Task data —

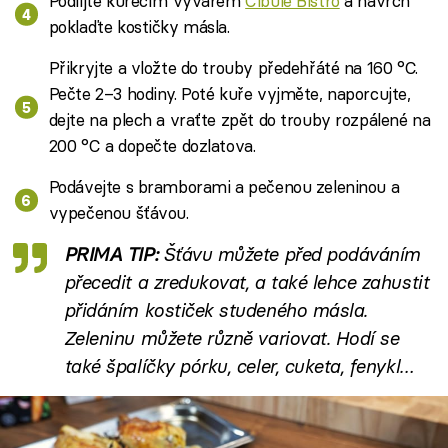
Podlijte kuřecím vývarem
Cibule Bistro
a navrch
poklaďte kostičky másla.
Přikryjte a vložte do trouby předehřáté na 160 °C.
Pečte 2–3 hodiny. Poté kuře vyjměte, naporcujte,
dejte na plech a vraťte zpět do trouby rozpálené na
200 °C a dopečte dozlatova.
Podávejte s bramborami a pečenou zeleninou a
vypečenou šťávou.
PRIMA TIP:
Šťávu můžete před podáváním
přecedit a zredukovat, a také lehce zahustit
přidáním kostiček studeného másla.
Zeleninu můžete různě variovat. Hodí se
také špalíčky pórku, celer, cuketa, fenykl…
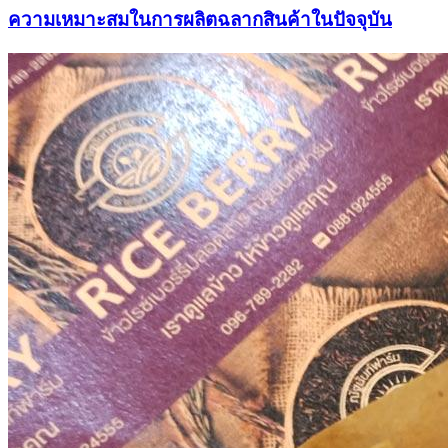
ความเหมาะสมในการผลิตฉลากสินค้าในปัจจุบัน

What you are asked to do —
Write out only the lines from the line containing "přidáním kostiček studeného másla." through the end of the material above, both end lines included. Pictures are not written out.

Written response —
přidáním kostiček studeného másla.
Zeleninu můžete různě variovat. Hodí se
také špalíčky pórku, celer, cuketa, fenykl…
ความเหมาะสมในการผลิตฉลากสินค้าในปัจจุบัน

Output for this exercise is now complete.